The Memorial Mandate
In Hebrew Scriptures, God’s people are commanded to erect memorials to help them remember God’s saving acts in very specific times and places. One of the most well-known is Samuel’s memorial stone to God’s deliverance, a stone he called “Ebenezer,” signifying, “Thus far the Lord has helped us.” (1 Samuel 7:12) Across the ages God’s people have set memorials – whether physical monuments or specially-marked days – to assure they don’t forget their heritage of God’s saving work.
One such memorial has been put in place across our society, which has set aside February as “Black History Month.” While not specifically a faith-based memorial, Christians should be in the forefront of its observance, given all the ways the Christian community has been blessed and strengthened by its African American members.
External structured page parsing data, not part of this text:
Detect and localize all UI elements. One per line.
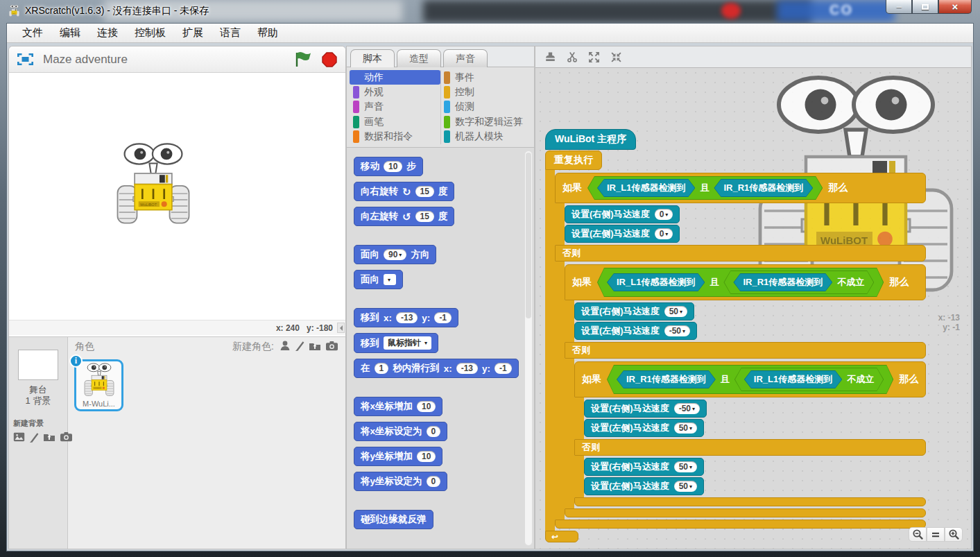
motor-command-block[interactable]: 设置(右侧)马达速度-50▾ xyxy=(584,400,707,418)
new-sprite-camera-icon[interactable] xyxy=(325,340,338,351)
new-backdrop-upload-icon[interactable] xyxy=(43,431,55,443)
category-声音[interactable]: 声音 xyxy=(350,100,440,114)
menu-item-帮助[interactable]: 帮助 xyxy=(249,24,286,42)
palette-block[interactable]: 面向▾ xyxy=(354,270,403,289)
dropdown-input[interactable]: -50▾ xyxy=(674,403,700,414)
maximize-button[interactable] xyxy=(912,0,938,14)
else-bar[interactable]: 否则 xyxy=(555,245,926,262)
palette-block[interactable]: 移动10步 xyxy=(354,157,423,176)
dropdown-input[interactable]: 90▾ xyxy=(384,249,406,260)
palette-block[interactable]: 将y坐标设定为0 xyxy=(354,472,447,491)
grow-icon[interactable] xyxy=(588,51,600,63)
palette-scrollbar[interactable] xyxy=(524,151,533,546)
if-block-bottom[interactable] xyxy=(565,508,926,517)
else-bar[interactable]: 否则 xyxy=(574,439,926,456)
menu-item-文件[interactable]: 文件 xyxy=(14,24,51,42)
palette-block[interactable]: 将x坐标增加10 xyxy=(354,397,442,416)
menu-item-编辑[interactable]: 编辑 xyxy=(51,24,89,42)
sensor-block[interactable]: IR_R1传感器检测到 xyxy=(733,273,832,291)
category-机器人模块[interactable]: 机器人模块 xyxy=(440,130,531,144)
motor-command-block[interactable]: 设置(右侧)马达速度50▾ xyxy=(584,458,704,476)
palette-block[interactable]: 将x坐标设定为0 xyxy=(354,422,447,441)
new-sprite-upload-icon[interactable] xyxy=(309,340,321,351)
stop-button[interactable] xyxy=(322,52,337,67)
else-bar[interactable]: 否则 xyxy=(565,342,926,359)
motor-command-block[interactable]: 设置(右侧)马达速度0▾ xyxy=(565,205,680,223)
scrollbar-thumb[interactable] xyxy=(526,153,531,318)
motor-command-block[interactable]: 设置(左侧)马达速度-50▾ xyxy=(574,322,697,340)
collapse-arrow-button[interactable] xyxy=(337,323,345,333)
sprite-tile-selected[interactable]: i WuLiBOT M-WuLi... xyxy=(74,359,123,411)
forever-block-bottom[interactable]: ↩ xyxy=(545,531,578,542)
menu-item-控制板[interactable]: 控制板 xyxy=(126,24,174,42)
dropdown-input[interactable]: -50▾ xyxy=(664,325,690,336)
motor-command-block[interactable]: 设置(左侧)马达速度0▾ xyxy=(565,225,680,243)
category-数字和逻辑运算[interactable]: 数字和逻辑运算 xyxy=(440,114,531,129)
palette-block[interactable]: 移到鼠标指针▾ xyxy=(354,333,438,353)
and-block[interactable]: IR_L1传感器检测到且IR_R1传感器检测到 xyxy=(587,176,823,200)
category-事件[interactable]: 事件 xyxy=(440,70,531,85)
and-block[interactable]: IR_L1传感器检测到且IR_R1传感器检测到不成立 xyxy=(597,268,884,297)
scissors-icon[interactable] xyxy=(567,51,578,63)
dropdown-input[interactable]: 50▾ xyxy=(664,306,687,317)
dropdown-input[interactable]: 50▾ xyxy=(674,481,697,492)
robot-sprite-on-stage[interactable]: WuLiBOT xyxy=(114,142,192,231)
dropdown-input[interactable]: 0▾ xyxy=(655,228,673,239)
new-sprite-character-icon[interactable] xyxy=(280,340,291,351)
number-input[interactable]: -13 xyxy=(396,312,418,323)
stage-selector[interactable]: 舞台 1 背景 新建背景 xyxy=(9,337,68,549)
not-block[interactable]: IR_R1传感器检测到不成立 xyxy=(723,271,874,294)
stage-canvas[interactable]: WuLiBOT xyxy=(9,73,345,320)
number-input[interactable]: 0 xyxy=(427,476,441,487)
new-backdrop-brush-icon[interactable] xyxy=(29,431,39,443)
palette-block[interactable]: 移到x:-13y:-1 xyxy=(354,308,458,327)
number-input[interactable]: -13 xyxy=(456,363,478,374)
number-input[interactable]: 10 xyxy=(417,451,436,462)
palette-block[interactable]: 在1秒内滑行到x:-13y:-1 xyxy=(354,359,519,378)
category-数据和指令[interactable]: 数据和指令 xyxy=(350,130,440,144)
info-icon[interactable]: i xyxy=(69,354,83,368)
tab-声音[interactable]: 声音 xyxy=(443,49,488,67)
palette-block[interactable]: 将y坐标增加10 xyxy=(354,447,442,466)
dropdown-input[interactable]: 鼠标指针▾ xyxy=(384,336,431,350)
new-sprite-brush-icon[interactable] xyxy=(295,340,304,351)
dropdown-input[interactable]: 0▾ xyxy=(655,209,673,220)
category-动作[interactable]: 动作 xyxy=(350,70,440,85)
number-input[interactable]: 10 xyxy=(384,161,402,172)
zoom-reset-button[interactable] xyxy=(927,527,945,542)
palette-block[interactable]: 向右旋转↻15度 xyxy=(354,182,454,201)
number-input[interactable]: -1 xyxy=(495,363,512,374)
tab-造型[interactable]: 造型 xyxy=(397,49,441,67)
menu-item-连接[interactable]: 连接 xyxy=(89,24,126,42)
if-block-top[interactable]: 如果IR_L1传感器检测到且IR_R1传感器检测到不成立那么 xyxy=(565,264,926,300)
tab-脚本[interactable]: 脚本 xyxy=(350,49,395,67)
category-侦测[interactable]: 侦测 xyxy=(440,100,531,114)
number-input[interactable]: 0 xyxy=(427,426,441,437)
and-block[interactable]: IR_R1传感器检测到且IR_L1传感器检测到不成立 xyxy=(607,365,893,394)
number-input[interactable]: 1 xyxy=(375,363,389,374)
zoom-out-button[interactable] xyxy=(909,527,927,542)
menu-item-语言[interactable]: 语言 xyxy=(212,24,249,42)
dropdown-input[interactable]: 50▾ xyxy=(674,461,697,472)
number-input[interactable]: -1 xyxy=(434,312,452,323)
new-backdrop-image-icon[interactable] xyxy=(13,431,25,443)
dropdown-input[interactable]: ▾ xyxy=(384,274,396,285)
motor-command-block[interactable]: 设置(左侧)马达速度50▾ xyxy=(584,419,704,437)
sensor-block[interactable]: IR_R1传感器检测到 xyxy=(714,179,813,197)
sensor-block[interactable]: IR_L1传感器检测到 xyxy=(607,273,705,291)
zoom-in-button[interactable] xyxy=(945,527,963,542)
if-block-bottom[interactable] xyxy=(555,520,926,529)
fullscreen-icon[interactable] xyxy=(17,53,33,65)
not-block[interactable]: IR_L1传感器检测到不成立 xyxy=(734,368,884,391)
minimize-button[interactable]: – xyxy=(886,0,912,14)
number-input[interactable]: 15 xyxy=(415,211,434,222)
forever-block-top[interactable]: 重复执行 xyxy=(545,151,602,170)
motor-command-block[interactable]: 设置(左侧)马达速度50▾ xyxy=(584,477,704,495)
palette-block[interactable]: 碰到边缘就反弹 xyxy=(354,510,433,529)
sensor-block[interactable]: IR_R1传感器检测到 xyxy=(617,370,716,388)
if-block-top[interactable]: 如果IR_R1传感器检测到且IR_L1传感器检测到不成立那么 xyxy=(574,361,926,397)
category-画笔[interactable]: 画笔 xyxy=(350,114,440,129)
if-block-top[interactable]: 如果IR_L1传感器检测到且IR_R1传感器检测到那么 xyxy=(555,173,926,203)
sensor-block[interactable]: IR_L1传感器检测到 xyxy=(744,370,842,388)
category-外观[interactable]: 外观 xyxy=(350,85,440,99)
The commitment of white and black Christians alike to honor this memorial is a concrete demonstration of our conviction that in Christ the walls of hostility that separate races from each other are forever abolished. (Ephesians 2:13-16 )
By mandate of the Pittsburgh Presbytery Manual, “Black History Month shall be celebrated annually at the stated meeting of Presbytery in February.” Some mandates merely bind us, while others also bless us. This is surely one of the latter.
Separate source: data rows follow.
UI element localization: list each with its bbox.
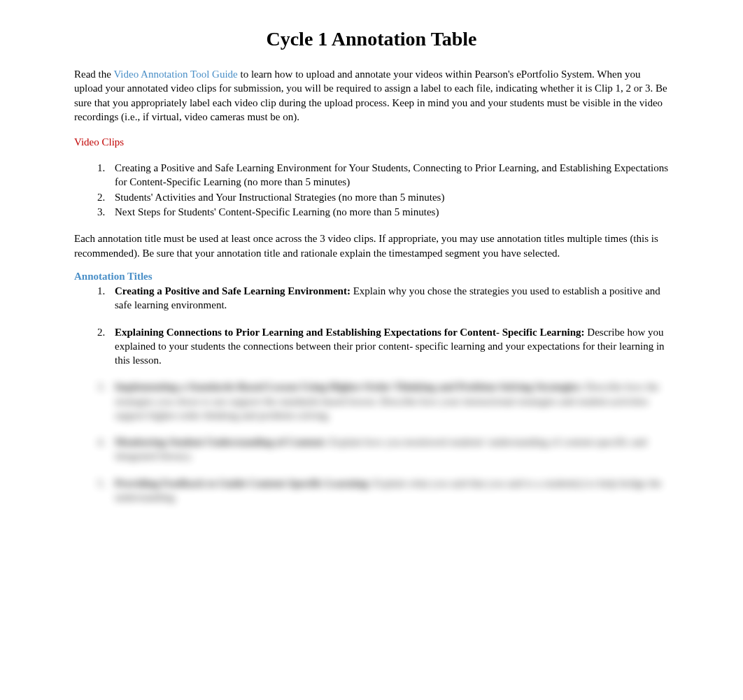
intro-paragraph: Read the Video Annotation Tool Guide to … xyxy=(74,67,669,124)
annotation-intro: Each annotation title must be used at le… xyxy=(74,231,669,261)
list-item: Explaining Connections to Prior Learning… xyxy=(108,325,669,368)
annotation-titles-header: Annotation Titles xyxy=(74,271,669,283)
list-item: Creating a Positive and Safe Learning En… xyxy=(108,161,669,190)
video-clips-header: Video Clips xyxy=(74,136,669,148)
list-item: Creating a Positive and Safe Learning En… xyxy=(108,284,669,313)
annotation-guide-link[interactable]: Video Annotation Tool Guide xyxy=(113,69,237,80)
list-item: Monitoring Student Understanding of Cont… xyxy=(108,435,669,464)
page-title: Cycle 1 Annotation Table xyxy=(74,28,669,50)
list-item: Students' Activities and Your Instructio… xyxy=(108,190,669,204)
annotation-label: Implementing a Standards-Based Lesson Us… xyxy=(115,381,583,392)
annotation-label: Explaining Connections to Prior Learning… xyxy=(115,327,585,338)
video-clips-list: Creating a Positive and Safe Learning En… xyxy=(108,161,669,219)
annotation-titles-list: Creating a Positive and Safe Learning En… xyxy=(108,284,669,367)
list-item: Next Steps for Students' Content-Specifi… xyxy=(108,205,669,219)
annotation-label: Monitoring Student Understanding of Cont… xyxy=(115,436,327,448)
annotation-label: Creating a Positive and Safe Learning En… xyxy=(115,285,351,297)
intro-prefix: Read the xyxy=(74,69,113,80)
list-item: Providing Feedback to Guide Content-Spec… xyxy=(108,476,669,505)
list-item: Implementing a Standards-Based Lesson Us… xyxy=(108,380,669,422)
blurred-content: Implementing a Standards-Based Lesson Us… xyxy=(108,380,669,504)
annotation-label: Providing Feedback to Guide Content-Spec… xyxy=(115,478,371,489)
I am personally blessed by participating in some great Gospel music in the African American tradition at February’s presbytery meeting. I spent a few years playing piano for an African American Pentecostal congregation (which helps explain why I play the way I do!). This music always nourishes my soul, and I am so grateful that our Presbytery Manual assures that I will be granted such a blessing at least once each year.
We all are blessed to hear the stories and the preaching that emanate from our African American church heritage. That heritage has always stirred up the church to stay true to its calling as a champion of both justice and evangelism. It has drawn us back time and again to remember that they are inseparable in the Gospel. Without its abiding witness among us, we would be far more easily divided between “justice-Christians” and “evangelism-Christians.”
While I count our Manual mandate to celebrate Black History month a blessing, it also troubles me that we need a mandate to make sure we do so.
The positive side of making this a mandate is that it demonstrates a commitment that runs deep enough in our DNA that we know we must ever cultivate it. We celebrate Black History Month because we believe that knowing and honoring our African American heritage is critically important to our identity as God’s people.
Making this a mandate is also an act of confession. We confess that we need a mandate to assure that we continue something so vitally important, because without so binding ourselves we may let this commitment slide.
We make promises to express our deepest values, and we make promises to assure that we don’t abandon them. Today’s presbytery meeting will continue to keep faith with our promise to observe Black History month when we gather in February. We meet today at Pittsburgh Theological Seminary at 1 p.m., and I urge all who are able to come and join us in celebrating our African American heritage with an inspirational worship service. Our local Black Caucus is extending this celebration of our African American church heritage with a special gathering at Bethesda United Presbyterian Church in Homewood on Saturday, February 22, 1 p.m. – 4 p.m., with guest speaker the Rev. Dr. Warren Lesane, Executive and Stated Clerk of the Synod of the Mid-Atlantic. Everyone is warmly invited to that event as well.
What promises does your congregation make to assure that it doesn’t forget to honor and nourish our African American heritage?